В дневное время шоттенрингская побирушка Мария располагается на ступенях биржи или доходного дома «Зюнхаус» (где ей мог попасться на глаза Матросик, стремительным шагом поднимающийся на встречу с матерью или с братом в отцовской конторе), этой-то диспозиции она и обязана своим нынешним прозвищем: шоттенрингская Мария. Так прозвали ее уличные сорванцы, никогда не оставляющие ее в покое, пытающиеся своими булавочными уколами спровоцировать вечно пьяную старуху на уморительно-гневную речь.
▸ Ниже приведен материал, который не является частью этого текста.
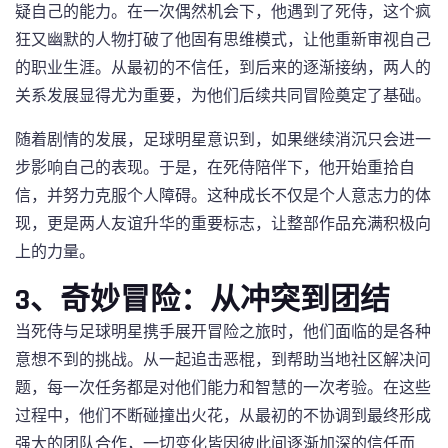
疑自己的能力。在一次偶然机会下，他遇到了死侍，这个疯
狂又幽默的人物打破了他固有思维模式，让他重新审视自己
的职业生涯。从最初的不信任，到后来的逐渐接纳，两人的
关系发展显得尤为重要，为他们后续共同冒险奠定了基础。
随着剧情的发展，足球明星意识到，如果继续消沉只会进一
步影响自己的表现。于是，在死侍陪伴下，他开始重拾自
信，并努力克服个人障碍。这种成长不仅是个人意志力的体
现，更是两人友谊升华的重要标志，让整部作品充满积极向
上的力量。
3、奇妙冒险：从冲突到团结
当死侍与足球明星携手展开冒险之旅时，他们面临的是各种
意想不到的挑战。从一起追击恶棍，到帮助当地社区解决问
题，每一次任务都是对他们能力和智慧的一次考验。在这些
过程中，他们不断碰撞出火花，从最初的不协调到最终形成
强大的团队合作，一切变化皆因彼此间逐渐加深的信任而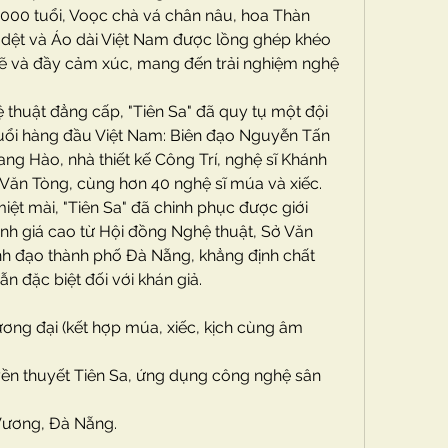
 1000 tuổi, Voọc chà vá chân nâu, hoa Thàn 
g dệt và Áo dài Việt Nam được lồng ghép khéo 
ẽ và đầy cảm xúc, mang đến trải nghiệm nghệ 
thuật đẳng cấp, "Tiên Sa" đã quy tụ một đội 
tuổi hàng đầu Việt Nam: Biên đạo Nguyễn Tấn 
ng Hào, nhà thiết kế Công Trí, nghệ sĩ Khánh 
Văn Tòng, cùng hơn 40 nghệ sĩ múa và xiếc. 
ệt mài, "Tiên Sa" đã chinh phục được giới 
h giá cao từ Hội đồng Nghệ thuật, Sở Văn 
nh đạo thành phố Đà Nẵng, khẳng định chất 
n đặc biệt đối với khán giả.
ơng đại (kết hợp múa, xiếc, kịch cùng âm 
uyền thuyết Tiên Sa, ứng dụng công nghệ sân 
Vương, Đà Nẵng.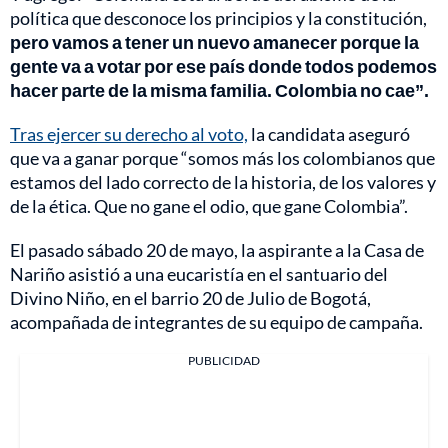
política que desconoce los principios y la constitución,
pero vamos a tener un nuevo amanecer porque la
gente va a votar por ese país donde todos podemos
hacer parte de la misma familia. Colombia no cae”.
Tras ejercer su derecho al voto,
la candidata aseguró
que va a ganar porque “somos más los colombianos que
estamos del lado correcto de la historia, de los valores y
de la ética. Que no gane el odio, que gane Colombia”.
El pasado sábado 20 de mayo, la aspirante a la Casa de
Nariño asistió a una eucaristía en el santuario del
Divino Niño, en el barrio 20 de Julio de Bogotá,
acompañada de integrantes de su equipo de campaña.
PUBLICIDAD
Сейчас, после победоносного ввода войск, они подначивают ее такими словами:

— Отлично они смотрятся, господа немецкие офицеры, верно ведь, фрау Мария?

— Что значит — отлично смотрятся, паршивцы вонючие, тычетесь, как слепые щенки, куда ни попадя, а вот красных рейтуз гусарского лейтенанта вы не видывали и не нюхали, да и офицерского мундира с золотыми позументами тоже, вот бы у вас глаза на лоб полезли, — такие позументы, словно в каждый впечатано по сотне гульденов… А господа немецкие офицеры — они все в зеленом, как сторожа на грядках шпината, а сапоги у них, как у конюхов… А еще и эти — жирные парни в коричневом и в колпаках, как у трубочистов, — а коричневый цвет годится только на хорватский футляр для трубки настоящему офицеру, конский навоз убирать в такой одежде можно, а вот разговаривать… Да они и по-немецки-то говорить не умеют, паршивцы вонючие, отваливайте немедленно, господа немецкие офицеры, пока я совсем не рассердилась!
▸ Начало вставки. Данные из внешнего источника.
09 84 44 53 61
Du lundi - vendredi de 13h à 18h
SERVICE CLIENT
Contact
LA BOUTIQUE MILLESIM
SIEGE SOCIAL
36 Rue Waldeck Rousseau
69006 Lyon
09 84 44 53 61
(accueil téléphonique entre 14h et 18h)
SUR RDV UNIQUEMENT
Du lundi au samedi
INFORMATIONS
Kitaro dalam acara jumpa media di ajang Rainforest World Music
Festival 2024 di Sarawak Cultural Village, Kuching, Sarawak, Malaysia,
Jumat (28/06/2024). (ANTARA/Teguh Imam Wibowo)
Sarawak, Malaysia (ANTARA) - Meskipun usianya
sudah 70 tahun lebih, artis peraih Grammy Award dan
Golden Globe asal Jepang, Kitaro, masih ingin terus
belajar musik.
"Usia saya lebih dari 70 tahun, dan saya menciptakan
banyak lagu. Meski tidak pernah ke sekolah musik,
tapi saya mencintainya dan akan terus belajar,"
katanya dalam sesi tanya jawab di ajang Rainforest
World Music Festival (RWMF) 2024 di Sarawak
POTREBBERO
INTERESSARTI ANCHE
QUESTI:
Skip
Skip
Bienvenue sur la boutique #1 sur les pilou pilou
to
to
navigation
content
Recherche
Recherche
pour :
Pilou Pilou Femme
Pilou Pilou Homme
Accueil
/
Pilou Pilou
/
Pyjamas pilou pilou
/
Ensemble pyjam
Позабыла ли она речи возлюбленного своей юности, учителя гимнастики Романа Хопфера из Брука-на-Муре, проникнутые духом германского национализма, или как раз из-за этого так разозлилась? Раз в месяц он наносил ей визит, форсируя Земмеринг; особая примета нордической расы в том, что она манифестирует свое мужество базовыми понятиями: физическая сила, физическое воспитание, физическое наказание, утверждает главный диетолог Германии, рейхсминистр физической культуры и спорта, в любом гимнасте живет тоска по общегерманскому единению, а Мицци тогда интересовало исключительно единение с Романом Хопфером; немецкое единение — это было мечтой моей пробуждающейся жизни, утренней зарей моей юности, это стало полуденным светом моей мужской силы, нашептывал ей Роман, а когда взойдет вечерняя звезда и призовет меня на покой, на вечный покой… но ей это было неинтересно, потому что она любила его, — вплоть до того самого дня, когда он ни за что ни про что женился на учительнице ручного труда, работавшей с ним в одной школе, — женился, по глупой случайности узнав о том, чем зарабатывает себе на жизнь Мицци, такой вот обманщик и ветрогон! С тех пор она изничтожает немецкий национализм басовитым и хриплым голосом, становящимся с каждым годом все более басовитым и хриплым, и в этом смысле должна, на мой взгляд, рассматриваться в качестве первой участницы австрийского Сопротивления, — увы, у нее найдется впоследствии не слишком много продолжательниц, у этой стогульденовой подвижницы борьбы за собственную индивидуальность!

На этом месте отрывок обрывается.